*** Opening of WORKING DATA ***

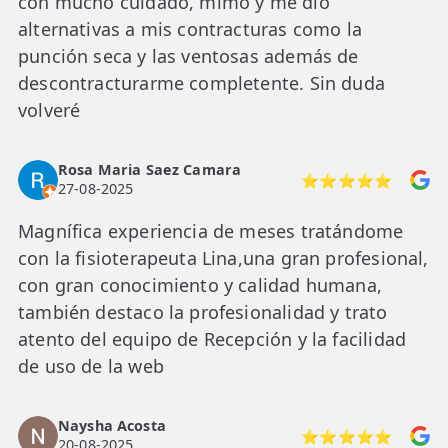
con mucho cuidado, mimo y me dió
alternativas a mis contracturas como la
punción seca y las ventosas además de
descontracturarme completente. Sin duda
volveré
Rosa Maria Saez Camara
⭐⭐⭐⭐⭐
27-08-2025
Magnífica experiencia de meses tratándome
con la fisioterapeuta Lina,una gran profesional,
con gran conocimiento y calidad humana,
también destaco la profesionalidad y trato
atento del equipo de Recepción y la facilidad
de uso de la web
Naysha Acosta
⭐⭐⭐⭐⭐
20-08-2025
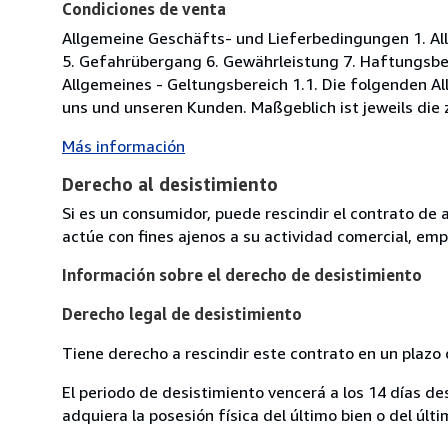
Condiciones de venta
Allgemeine Geschäfts- und Lieferbedingungen 1. All
5. Gefahrübergang 6. Gewährleistung 7. Haftungsbe
Allgemeines - Geltungsbereich 1.1. Die folgenden 
uns und unseren Kunden. Maßgeblich ist jeweils die 
Más información
Derecho al desistimiento
Si es un consumidor, puede rescindir el contrato de 
actúe con fines ajenos a su actividad comercial, empr
Información sobre el derecho de desistimiento
Derecho legal de desistimiento
Tiene derecho a rescindir este contrato en un plazo 
El periodo de desistimiento vencerá a los 14 días de
adquiera la posesión física del último bien o del últi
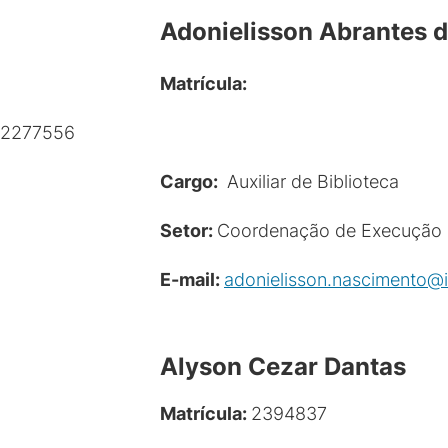
Adonielisson Abrantes 
Matrí
cula:
2277556
Cargo:
Auxiliar de Biblioteca
Setor:
Coordenação de Execução 
E-mail:
adonielisson.nascimento@i
Alyson Cezar Dantas
Matrícula:
2394837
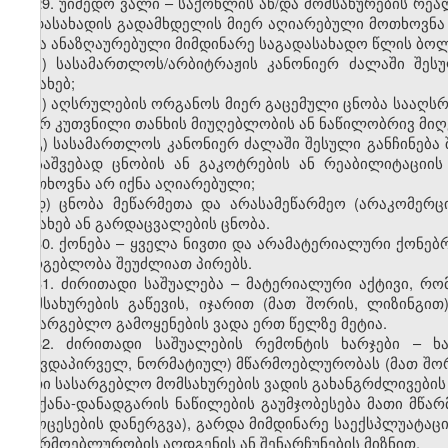
29. უიმედო ვალი – საქონლის ან/და მომსახურების რე
გადასახადის გადამხდელის მიერ აღიარებული მოთხოვნა 
იქნა ანაზღაურებული მიმდინარე საგადასახადო წლის ბოლ
ა) სასამართლოს/არბიტრაჟის კანონიერ ძალაში შეს
შესახებ;
ბ) აღსრულების ორგანოს მიერ გაცემული ცნობა სააღ
მიერ კუთვნილი თანხის მიუღებლობის ან ნაწილობრივ მიღ
გ) სასამართლოს კანონიერ ძალაში შესული განჩინება შ
დასაშვებად ცნობის ან გაკოტრების ან რეაბილიტაციის
მოთხოვნა არ იქნა აღიარებული;
დ) ცნობა მეწარმეთა და არასამეწარმეო (არაკომერც
შესახებ ან გარდაცვალების ცნობა.
30. ქონება – ყველა ნივთი და არამატერიალური ქონებ
სარგებლობა შეუძლიათ პირებს.
31. ძირითადი საშუალება – მატერიალური აქტივი, რო
მომსახურების გაწევის, იჯარით (მათ შორის, ლიზინგი
სასარგებლო გამოყენების ვადა ერთ წელზე მეტია.
32. ძირითადი საშუალების რემონტის ხარჯები – ხ
(თავდაპირველ, ნორმატიულ) მწარმოებლურობას (მათ შორი
მათი სასარგებლო მომსახურების ვადის გახანგრძლივები
მანქანა-დანადგარის ნაწილების გაუმჯობესება მათი მ
პროცესების დანერგვა), გარდა მიმდინარე საექსპლუატაც
მწარმოებლურობის აღდგენის ან შენარჩუნების მიზნით.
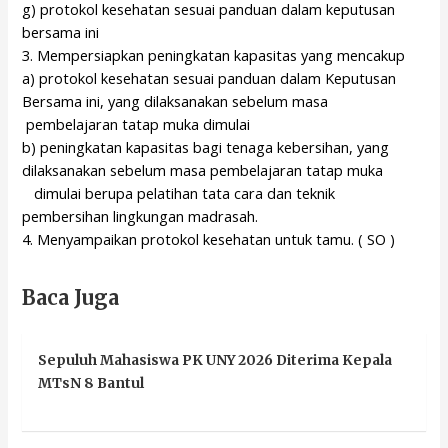
g) protokol kesehatan sesuai panduan dalam keputusan
bersama ini
3. Mempersiapkan peningkatan kapasitas yang mencakup
a) protokol kesehatan sesuai panduan dalam Keputusan
Bersama ini, yang dilaksanakan sebelum masa
pembelajaran tatap muka dimulai
b) peningkatan kapasitas bagi tenaga kebersihan, yang
dilaksanakan sebelum masa pembelajaran tatap muka
dimulai berupa pelatihan tata cara dan teknik
pembersihan lingkungan madrasah.
4. Menyampaikan protokol kesehatan untuk tamu. ( SO )
Baca Juga
Sepuluh Mahasiswa PK UNY 2026 Diterima Kepala
MTsN 8 Bantul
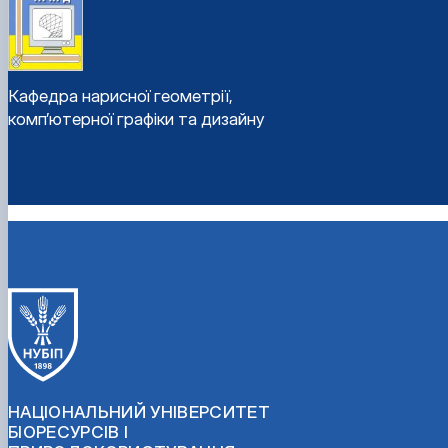
Кафедра нарисної геометрії,
комп’ютерної графіки та дизайну
НАЦІОНАЛЬНИЙ УНІВЕРСИТЕТ
БІОРЕСУРСІВ І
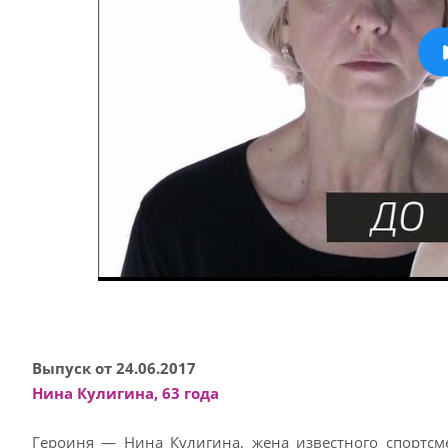
Выпуск от 24.06.2017
Нина Кулигина, 63 года
Героиня — Нина Кулигина, жена известного спортсме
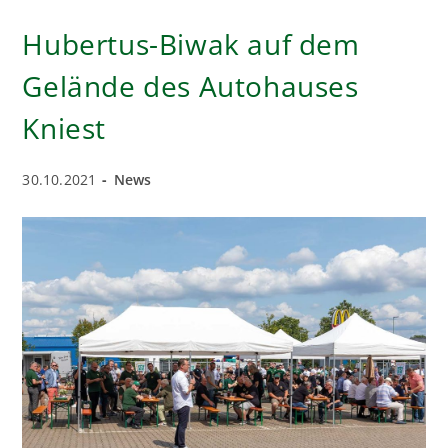
SOLIDAHRITÄT
IM
Hubertus-Biwak auf dem
AHRTAL
Gelände des Autohauses
Kniest
Beitrag
Beitrags-
30.10.2021
News
veröffentlicht:
Kategorie:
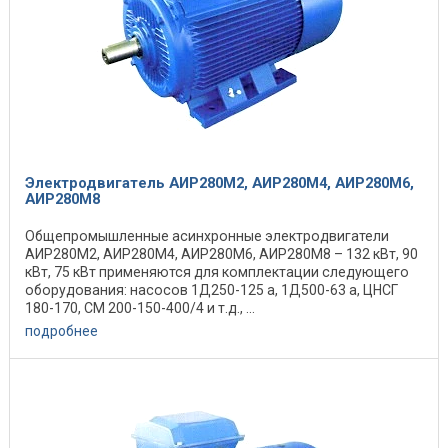
Электродвигатель АИР280M2, АИР280M4, АИР280M6,
АИР280M8
Общепромышленные асинхронные электродвигатели
АИР280M2, АИР280M4, АИР280M6, АИР280M8 – 132 кВт, 90
кВт, 75 кВт применяются для комплектации следующего
оборудования: насосов 1Д250-125 а, 1Д500-63 а, ЦНСГ
180-170, СМ 200-150-400/4 и т.д., ...
подробнее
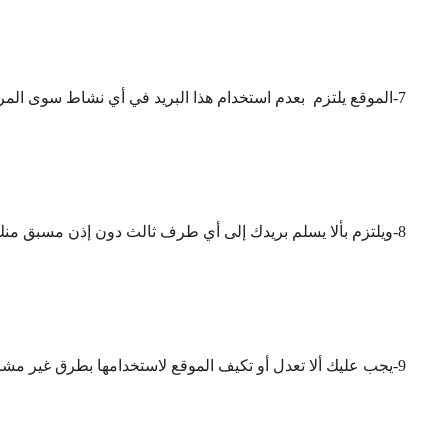
7-الموقع يلتزم بعدم استخدام هذا البريد في أي نشاط سوى المراسلات الشخصية .
8-ويلتزم بألا يسلم بريدك إلى أي طرف ثالث دون إذن مسبق منك .
9-يجب عليك ألا تعدل أو تكيف الموقع لاستخدامها بطرق غير مشروعة أو بأي طرق أخرى يمكن أن تضر أو تعطل الموقع.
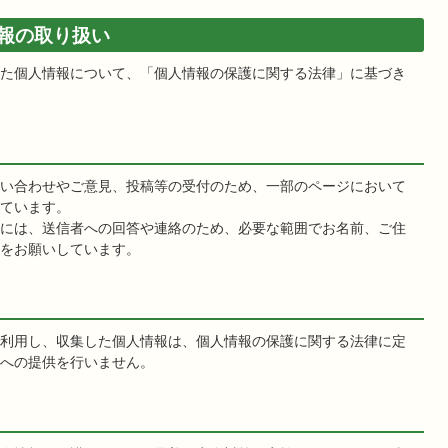
報の取り扱い
た個人情報について、「個人情報の保護に関する法律」に基づき
い合わせやご意見、投稿等の受付のため、一部のページにおいて
ています。
には、送信者への回答や連絡のため、必要な範囲でお名前、ご住
をお願いしています。
利用し、収集した個人情報は、個人情報の保護に関する法律に定
への提供を行いません。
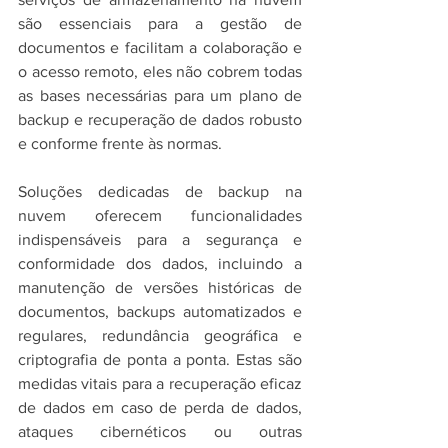
são essenciais para a gestão de 
documentos e facilitam a colaboração e 
o acesso remoto, eles não cobrem todas 
as bases necessárias para um plano de 
backup e recuperação de dados robusto 
e conforme frente às normas.
Soluções dedicadas de backup na 
nuvem oferecem funcionalidades 
indispensáveis para a segurança e 
conformidade dos dados, incluindo a 
manutenção de versões históricas de 
documentos, backups automatizados e 
regulares, redundância geográfica e 
criptografia de ponta a ponta. Estas são 
medidas vitais para a recuperação eficaz 
de dados em caso de perda de dados, 
ataques cibernéticos ou outras 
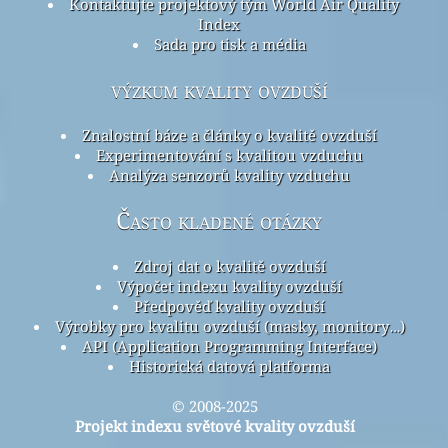
Kontaktujte projektový tým World Air Quality
Index
Sada pro tisk a média
výzkum kvality ovzduší
Znalostní báze a články o kvalitě ovzduší
Experimentování s kvalitou vzduchu
Analýza senzorů kvality vzduchu
Často kladené otázky
Zdroj dat o kvalitě ovzduší
Výpočet indexu kvality ovzduší
Předpověď kvality ovzduší
Výrobky pro kvalitu ovzduší (masky, monitory…)
API (Application Programming Interface)
Historická datová platforma
© 2008-2025
Projekt indexu světové kvality ovzduší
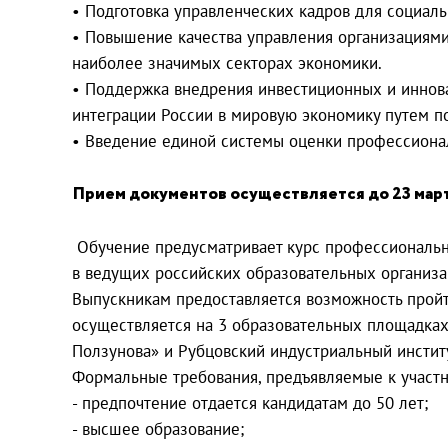
• Подготовка управленческих кадров для социал
• Повышение качества управления организациями
наиболее значимых секторах экономики.
• Поддержка внедрения инвестиционных и иннова
интеграции России в мировую экономику путем п
• Введение единой системы оценки профессионал
Прием документов осуществляется до 23 марта
Обучение предусматривает курс профессионально
в ведущих российских образовательных организац
Выпускникам предоставляется возможность пройт
осуществляется на 3 образовательных площадках 
Ползунова» и Рубцовский индустриальный институ
Формальные требования, предъявляемые к участн
- предпочтение отдается кандидатам до 50 лет;
- высшее образование;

*** Close of WORKING DATA ***

Where in the entries does the word "kesehatan" occur? Copy out each line that has it.

## RESULT OF THIS EXERCISE:
g) protokol kesehatan sesuai panduan dalam keputusan
a) protokol kesehatan sesuai panduan dalam Keputusan
4. Menyampaikan protokol kesehatan untuk tamu. ( SO )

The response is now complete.